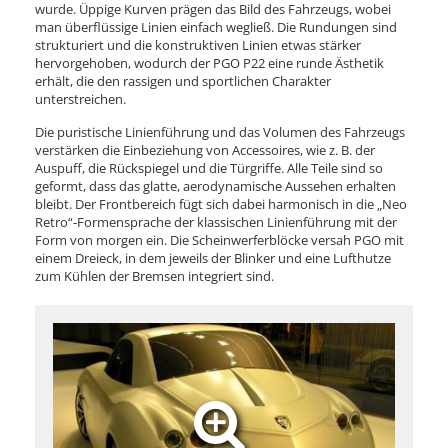
wurde. Üppige Kurven prägen das Bild des Fahrzeugs, wobei
man überflüssige Linien einfach wegließ. Die Rundungen sind
strukturiert und die konstruktiven Linien etwas stärker
hervorgehoben, wodurch der PGO P22 eine runde Ästhetik
erhält, die den rassigen und sportlichen Charakter
unterstreichen.
Die puristische Linienführung und das Volumen des Fahrzeugs
verstärken die Einbeziehung von Accessoires, wie z. B. der
Auspuff, die Rückspiegel und die Türgriffe. Alle Teile sind so
geformt, dass das glatte, aerodynamische Aussehen erhalten
bleibt. Der Frontbereich fügt sich dabei harmonisch in die „Neo
Retro“-Formensprache der klassischen Linienführung mit der
Form von morgen ein. Die Scheinwerferblöcke versah PGO mit
einem Dreieck, in dem jeweils der Blinker und eine Lufthutze
zum Kühlen der Bremsen integriert sind.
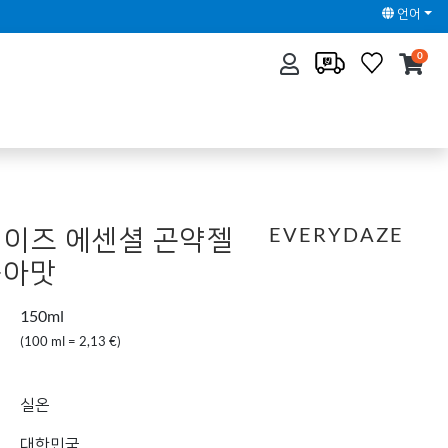
언어
0
이즈 에센셜 곤약젤
EVERYDAZE
숭아맛
150ml
(100 ml = 2,13 €)
실온
대한민국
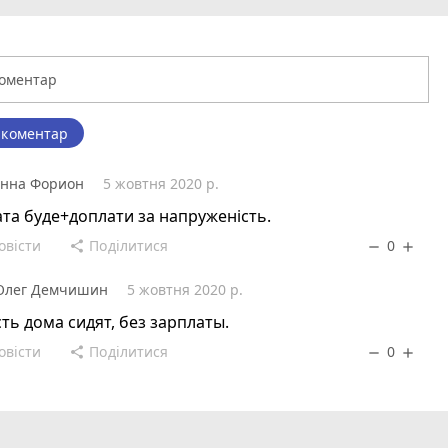
 коментар
нна Форион
5 жовтня 2020 р.
та буде+доплати за напруженість.
овісти
Поділитися
0
share
remove
add
Олег Демчишин
5 жовтня 2020 р.
сть дома сидят, без зарплаты.
овісти
Поділитися
0
share
remove
add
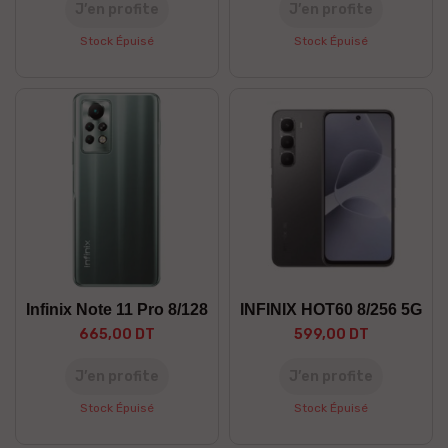
J’en profite
J’en profite
Stock Épuisé
Stock Épuisé
Infinix Note 11 Pro 8/128
INFINIX HOT60 8/256 5G
665,00 DT
599,00 DT
J’en profite
J’en profite
Stock Épuisé
Stock Épuisé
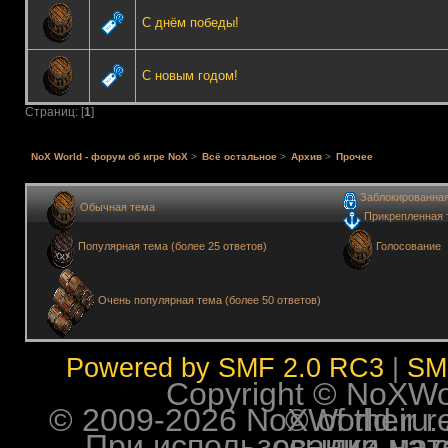
С днём победы!
С новым годом!
Страниц: [
1
]
NoX World - форум об игре NoX
>
Всё остальное
>
Архив
>
Прочее
Заблокированна
Обычная тема
Прикрепленная 
Голосование
Популярная тема (более 25 ответов)
Очень популярная тема (более 50 ответов)
Powered by SMF 2.0 RC3
|
SM
Copyright © NoXWorl
© 2009-2026 NoXWorld.ru. All image
При использовании материалов ф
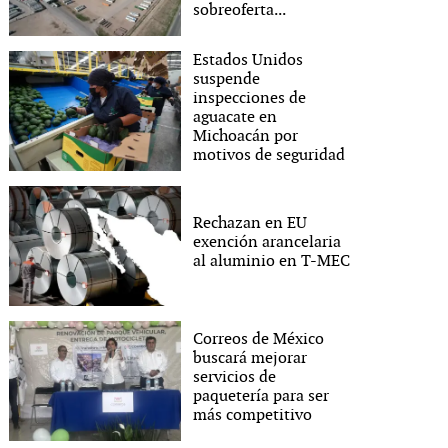
sobreoferta...
Estados Unidos
suspende
inspecciones de
aguacate en
Michoacán por
motivos de seguridad
Rechazan en EU
exención arancelaria
al aluminio en T-MEC
Correos de México
buscará mejorar
servicios de
paquetería para ser
más competitivo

-=-=-=-=-

◆ **TASK DETAILS**
Copy the listing above verbatim; the pictures it contains are to stay out.

◆ **RESPONSE TO THE TASK**
wurde. Üppige Kurven prägen das Bild des Fahrzeugs, wobei
man überflüssige Linien einfach wegließ. Die Rundungen sind
strukturiert und die konstruktiven Linien etwas stärker
hervorgehoben, wodurch der PGO P22 eine runde Ästhetik
erhält, die den rassigen und sportlichen Charakter
unterstreichen.
Die puristische Linienführung und das Volumen des Fahrzeugs
verstärken die Einbeziehung von Accessoires, wie z. B. der
Auspuff, die Rückspiegel und die Türgriffe. Alle Teile sind so
geformt, dass das glatte, aerodynamische Aussehen erhalten
bleibt. Der Frontbereich fügt sich dabei harmonisch in die „Neo
Retro“-Formensprache der klassischen Linienführung mit der
Form von morgen ein. Die Scheinwerferblöcke versah PGO mit
einem Dreieck, in dem jeweils der Blinker und eine Lufthutze
zum Kühlen der Bremsen integriert sind.
언어
0
이즈 에센셜 곤약젤
EVERYDAZE
숭아맛
150ml
(100 ml = 2,13 €)
실온
대한민국
 коментар
нна Форион
5 жовтня 2020 р.
та буде+доплати за напруженість.
овісти
Поділитися
0
share
remove
add
Олег Демчишин
5 жовтня 2020 р.
сть дома сидят, без зарплаты.
овісти
Поділитися
0
share
remove
add
J’en profite
J’en profite
Stock Épuisé
Stock Épuisé
Infinix Note 11 Pro 8/128
INFINIX HOT60 8/256 5G
665,00 DT
599,00 DT
J’en profite
J’en profite
Stock Épuisé
Stock Épuisé
С днём победы!
С новым годом!
Страниц: [
1
]
NoX World - форум об игре NoX
>
Всё остальное
>
Архив
>
Прочее
Заблокированна
Обычная тема
Прикрепленная 
Голосование
Популярная тема (более 25 ответов)
Очень популярная тема (более 50 ответов)
Powered by SMF 2.0 RC3
|
SM
Copyright © NoXWorl
© 2009-2026 NoXWorld.ru. All image
При использовании материалов ф
sobreoferta...
Estados Unidos
suspende
inspecciones de
aguacate en
Michoacán por
motivos de seguridad
Rechazan en EU
exención arancelaria
al aluminio en T-MEC
Correos de México
buscará mejorar
servicios de
paquetería para ser
más competitivo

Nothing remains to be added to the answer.